* _Given entries_:
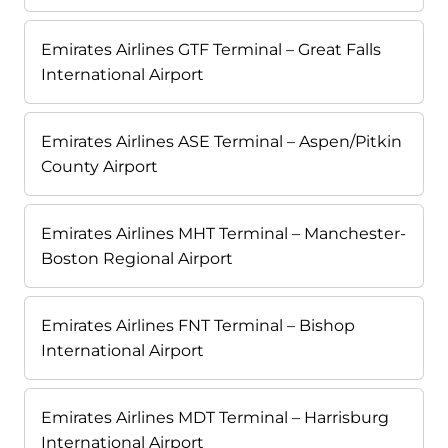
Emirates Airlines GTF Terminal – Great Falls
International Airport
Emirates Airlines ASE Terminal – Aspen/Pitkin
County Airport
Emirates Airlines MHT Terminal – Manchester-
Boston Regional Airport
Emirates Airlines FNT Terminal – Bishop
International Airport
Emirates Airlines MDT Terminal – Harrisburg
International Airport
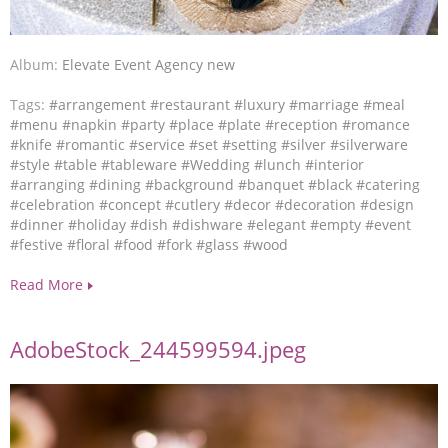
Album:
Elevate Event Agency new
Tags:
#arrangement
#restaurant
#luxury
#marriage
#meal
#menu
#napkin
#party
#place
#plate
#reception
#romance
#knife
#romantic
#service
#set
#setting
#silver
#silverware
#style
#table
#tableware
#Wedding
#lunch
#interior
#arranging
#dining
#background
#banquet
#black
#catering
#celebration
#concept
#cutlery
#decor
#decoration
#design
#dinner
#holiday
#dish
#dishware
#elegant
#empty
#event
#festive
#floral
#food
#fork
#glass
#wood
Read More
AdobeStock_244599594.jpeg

* _Exercise directions_: Please repeat all of the entries above word for word, but drop any pictures.

* _Worked solution_:
Emirates Airlines GTF Terminal – Great Falls
International Airport
Emirates Airlines ASE Terminal – Aspen/Pitkin
County Airport
Emirates Airlines MHT Terminal – Manchester-
Boston Regional Airport
Emirates Airlines FNT Terminal – Bishop
International Airport
Emirates Airlines MDT Terminal – Harrisburg
International Airport
Album:
Elevate Event Agency new
Tags:
#arrangement
#restaurant
#luxury
#marriage
#meal
#menu
#napkin
#party
#place
#plate
#reception
#romance
#knife
#romantic
#service
#set
#setting
#silver
#silverware
#style
#table
#tableware
#Wedding
#lunch
#interior
#arranging
#dining
#background
#banquet
#black
#catering
#celebration
#concept
#cutlery
#decor
#decoration
#design
#dinner
#holiday
#dish
#dishware
#elegant
#empty
#event
#festive
#floral
#food
#fork
#glass
#wood
Read More
AdobeStock_244599594.jpeg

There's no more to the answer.